Records contained in a dataset:
══════════

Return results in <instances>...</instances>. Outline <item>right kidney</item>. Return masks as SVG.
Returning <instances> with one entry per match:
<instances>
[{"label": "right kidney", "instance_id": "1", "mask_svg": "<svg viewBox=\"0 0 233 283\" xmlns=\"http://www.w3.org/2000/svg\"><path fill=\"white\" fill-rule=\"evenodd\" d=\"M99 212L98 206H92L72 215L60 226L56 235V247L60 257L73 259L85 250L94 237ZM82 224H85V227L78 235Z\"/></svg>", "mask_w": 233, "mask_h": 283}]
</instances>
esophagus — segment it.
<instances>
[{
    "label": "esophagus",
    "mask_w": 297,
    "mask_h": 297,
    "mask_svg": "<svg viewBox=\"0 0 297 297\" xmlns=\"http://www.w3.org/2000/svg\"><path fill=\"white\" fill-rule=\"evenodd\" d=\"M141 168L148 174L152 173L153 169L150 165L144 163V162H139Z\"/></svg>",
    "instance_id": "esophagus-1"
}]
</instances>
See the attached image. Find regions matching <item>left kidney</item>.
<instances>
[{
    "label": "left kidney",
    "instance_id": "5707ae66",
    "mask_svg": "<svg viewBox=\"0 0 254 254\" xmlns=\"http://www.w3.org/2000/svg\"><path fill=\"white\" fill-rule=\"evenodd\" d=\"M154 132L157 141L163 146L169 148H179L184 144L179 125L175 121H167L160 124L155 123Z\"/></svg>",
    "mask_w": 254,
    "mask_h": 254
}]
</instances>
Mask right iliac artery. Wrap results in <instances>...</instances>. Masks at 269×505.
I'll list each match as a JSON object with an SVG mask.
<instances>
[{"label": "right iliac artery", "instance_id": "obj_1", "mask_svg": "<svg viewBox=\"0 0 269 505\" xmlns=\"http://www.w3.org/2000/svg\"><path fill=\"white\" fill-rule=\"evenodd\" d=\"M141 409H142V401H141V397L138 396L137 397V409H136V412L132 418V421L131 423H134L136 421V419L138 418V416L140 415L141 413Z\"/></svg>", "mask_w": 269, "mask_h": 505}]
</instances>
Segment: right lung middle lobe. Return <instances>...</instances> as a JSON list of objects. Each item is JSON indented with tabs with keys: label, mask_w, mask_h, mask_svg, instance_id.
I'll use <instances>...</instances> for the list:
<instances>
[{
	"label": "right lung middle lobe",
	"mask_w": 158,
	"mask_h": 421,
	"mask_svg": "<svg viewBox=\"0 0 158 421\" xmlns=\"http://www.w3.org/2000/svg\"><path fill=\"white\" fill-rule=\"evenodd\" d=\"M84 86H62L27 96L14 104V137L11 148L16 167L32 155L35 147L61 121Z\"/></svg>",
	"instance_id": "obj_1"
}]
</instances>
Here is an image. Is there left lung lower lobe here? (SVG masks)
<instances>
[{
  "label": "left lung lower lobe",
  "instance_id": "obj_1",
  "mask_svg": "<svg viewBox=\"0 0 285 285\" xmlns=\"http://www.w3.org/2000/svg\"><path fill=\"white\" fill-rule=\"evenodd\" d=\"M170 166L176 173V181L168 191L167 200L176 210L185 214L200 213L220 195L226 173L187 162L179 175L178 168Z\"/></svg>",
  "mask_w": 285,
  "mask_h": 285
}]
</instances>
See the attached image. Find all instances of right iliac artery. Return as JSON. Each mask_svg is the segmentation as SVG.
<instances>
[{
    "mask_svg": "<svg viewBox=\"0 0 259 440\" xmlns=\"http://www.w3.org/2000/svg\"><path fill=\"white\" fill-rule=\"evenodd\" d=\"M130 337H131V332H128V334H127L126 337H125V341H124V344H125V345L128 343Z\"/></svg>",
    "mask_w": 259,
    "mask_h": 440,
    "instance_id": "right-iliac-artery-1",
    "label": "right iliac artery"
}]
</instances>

══════════

What you should do:
Return the entries in full. Do not alter them.

Answer to the problem:
Return results in <instances>...</instances>. Outline <item>right kidney</item>. Return masks as SVG.
Returning <instances> with one entry per match:
<instances>
[{"label": "right kidney", "instance_id": "1", "mask_svg": "<svg viewBox=\"0 0 233 283\" xmlns=\"http://www.w3.org/2000/svg\"><path fill=\"white\" fill-rule=\"evenodd\" d=\"M99 212L98 206H92L72 215L60 226L56 235V247L60 257L73 259L85 250L94 237ZM82 224H85V227L78 235Z\"/></svg>", "mask_w": 233, "mask_h": 283}]
</instances>
esophagus — segment it.
<instances>
[{
    "label": "esophagus",
    "mask_w": 297,
    "mask_h": 297,
    "mask_svg": "<svg viewBox=\"0 0 297 297\" xmlns=\"http://www.w3.org/2000/svg\"><path fill=\"white\" fill-rule=\"evenodd\" d=\"M141 168L148 174L152 173L153 169L150 165L144 163V162H139Z\"/></svg>",
    "instance_id": "esophagus-1"
}]
</instances>
See the attached image. Find regions matching <item>left kidney</item>.
<instances>
[{
    "label": "left kidney",
    "instance_id": "5707ae66",
    "mask_svg": "<svg viewBox=\"0 0 254 254\" xmlns=\"http://www.w3.org/2000/svg\"><path fill=\"white\" fill-rule=\"evenodd\" d=\"M154 132L157 141L163 146L169 148H179L184 144L179 125L175 121H167L160 124L155 123Z\"/></svg>",
    "mask_w": 254,
    "mask_h": 254
}]
</instances>
Mask right iliac artery. Wrap results in <instances>...</instances>. Masks at 269×505.
I'll list each match as a JSON object with an SVG mask.
<instances>
[{"label": "right iliac artery", "instance_id": "obj_1", "mask_svg": "<svg viewBox=\"0 0 269 505\" xmlns=\"http://www.w3.org/2000/svg\"><path fill=\"white\" fill-rule=\"evenodd\" d=\"M141 409H142V401H141V397L138 396L137 397V409H136V412L132 418V421L131 423H134L136 421V419L138 418V416L140 415L141 413Z\"/></svg>", "mask_w": 269, "mask_h": 505}]
</instances>
Segment: right lung middle lobe. Return <instances>...</instances> as a JSON list of objects. Each item is JSON indented with tabs with keys: label, mask_w, mask_h, mask_svg, instance_id.
I'll use <instances>...</instances> for the list:
<instances>
[{
	"label": "right lung middle lobe",
	"mask_w": 158,
	"mask_h": 421,
	"mask_svg": "<svg viewBox=\"0 0 158 421\" xmlns=\"http://www.w3.org/2000/svg\"><path fill=\"white\" fill-rule=\"evenodd\" d=\"M84 86H62L27 96L14 104V137L11 148L16 167L32 155L35 147L61 121Z\"/></svg>",
	"instance_id": "obj_1"
}]
</instances>
Here is an image. Is there left lung lower lobe here? (SVG masks)
<instances>
[{
  "label": "left lung lower lobe",
  "instance_id": "obj_1",
  "mask_svg": "<svg viewBox=\"0 0 285 285\" xmlns=\"http://www.w3.org/2000/svg\"><path fill=\"white\" fill-rule=\"evenodd\" d=\"M170 166L176 173V181L168 191L167 200L176 210L185 214L200 213L220 195L226 173L187 162L179 175L178 168Z\"/></svg>",
  "mask_w": 285,
  "mask_h": 285
}]
</instances>
See the attached image. Find all instances of right iliac artery. Return as JSON. Each mask_svg is the segmentation as SVG.
<instances>
[{
    "mask_svg": "<svg viewBox=\"0 0 259 440\" xmlns=\"http://www.w3.org/2000/svg\"><path fill=\"white\" fill-rule=\"evenodd\" d=\"M130 337H131V332H128V334H127L126 337H125V341H124V344H125V345L128 343Z\"/></svg>",
    "mask_w": 259,
    "mask_h": 440,
    "instance_id": "right-iliac-artery-1",
    "label": "right iliac artery"
}]
</instances>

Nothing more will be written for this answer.